# [Try it]
Print every record below exactly, minus the pictures.

# [Records to process]
++++++++++++++++++++

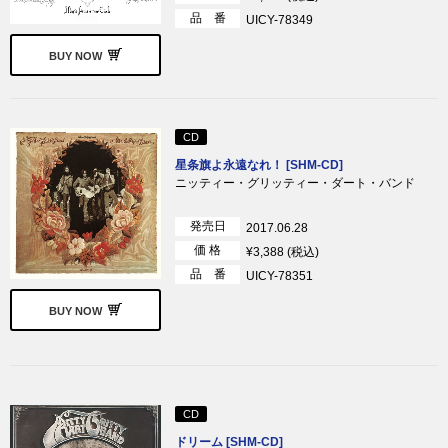
品 番
UICY-78349
BUY NOW
CD
星条旗よ永遠なれ！ [SHM-CD]
ニッティー・グリッティー・ダート・バンド
発売日
2017.06.28
価 格
¥3,388 (税込)
品 番
UICY-78351
BUY NOW
CD
ドリーム [SHM-CD]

++++++++++++++++++++

# [Response to this exercise]
品 番
UICY-78349
BUY NOW
CD
星条旗よ永遠なれ！ [SHM-CD]
ニッティー・グリッティー・ダート・バンド
発売日
2017.06.28
価 格
¥3,388 (税込)
品 番
UICY-78351
BUY NOW
CD
ドリーム [SHM-CD]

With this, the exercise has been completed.